I'm wondering about lightning strikes, as to why people (At least some people who I know) are so concerned about surges and power outages damaging electrical components. Specifically (And I think this is due to the misconceptions that a lot of people have about computers - imagine 'ohhh, shiny'), people seem to think that computers can be seriously damaged by lightning strikes. Now, my natural instinct is to say that this is not accurate, plainly because of all the measures we have in place to prevent such things from happening (Eg. Breakers, Surge protectors in transformers, surge protectors in power bars, fuses in appliances, etc.), but is my instinct not correct in this situation? And if so, what are the actual chances that such damage can occur? (For example, is a surge to the power brick on my laptop capable of affecting the laptop itself because the laptop is capable of powering itself with it's battery) If my instinct is correct, I'd love to understand what exactly goes on in the electrical components (Eg. Surge protectors, breakers) to stop surges from damaging components. I'm not a huge electrical guy, so layman's terms are appreciated :) Thanks, Joel |
Re: A little off-topic - Lightning and Electrical Components
The odds are low...but the risk is real. Lighting packs a real wallop. Search google images for computer lightning damage.
|
Re: A little off-topic - Lightning and Electrical Components
It is late and my brain isn't functioning 100%, but yes surges from lightning strikes can and will damage electrical components, especially semi-conductors. Just a few pictures below I found from the internet show some possible damage in a computer.
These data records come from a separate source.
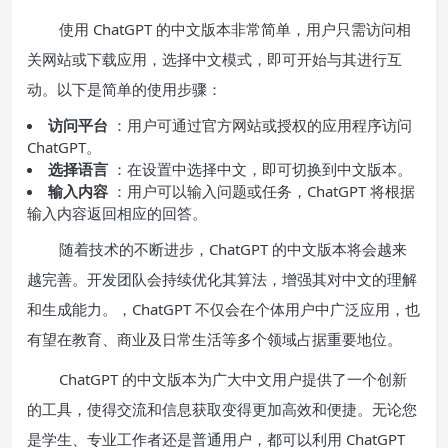
使用 ChatGPT 的中文版本非常简单，用户只需访问相
关网站或下载应用，选择中文模式，即可开始与其进行互
动。以下是简单的使用步骤：
访问平台
：用户可通过官方网站或授权的应用程序访问
ChatGPT。
选择语言
：在设置中选择中文，即可切换到中文版本。
输入内容
：用户可以输入问题或任务，ChatGPT 将根据
输入内容返回相应的回答。
随着技术的不断进步，ChatGPT 的中文版本将会越来
越完善。开发团队会持续优化其算法，增强其对中文的理解
和生成能力。，ChatGPT 不仅会在个体用户中广泛应用，也
有望在教育、商业及日常生活等多个领域占据重要地位。
ChatGPT 的中文版本为广大中文用户提供了一个创新
的工具，使得交流和信息获取变得更加高效和便捷。无论您
是学生、专业工作者还是普通用户，都可以利用 ChatGPT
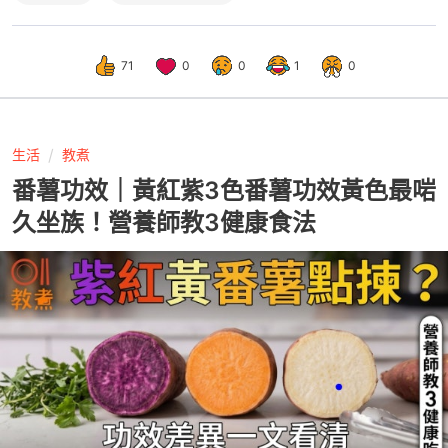
71
0
0
1
0
生活
教煮
番薯功效｜黃紅紫3色番薯功效黃色最啱
久坐族！營養師教3健康食法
![]() ![]() While you are correct in that there are a lot of protections in place in the electrical system to prevent damage, transients (short lived changes essentially) due to power outages/surges, lightning, electrostatic discharge (ESD), etc. can be very difficult to protect against in all situations. Most components have an absolute maximum rated voltage that can be applied to it. Exceed this and you may have a latent issue that will show up years down the line, or immediate destruction. Lighting for example will introduce an extremely large transient that will destroy pretty much any component not specifically designed to suppress lightning. Transient voltage suppressors/protectors are generally used for protecting against ESD and lightning up to a rated level (standardized) and generally use the properties of various electrical components to create a low resistance path away from the sensitive electronics. The wikipedia page on Surge protectors is actually not too bad and provides a starting off point I suppose. Of course I'm assuming some basic knowledge of electricity here. Feel free to ask any questions or whatever, even over PM! I'm probably halfway incoherent since it is past my bed time, but I'll be happy to respond tomorrow. |
Re: A little off-topic - Lightning and Electrical Components
Quote:
|
Re: A little off-topic - Lightning and Electrical Components
Lightning suppression can do only so much. We're talking about mega-voltage and amps of current moving around really sensitive electronics.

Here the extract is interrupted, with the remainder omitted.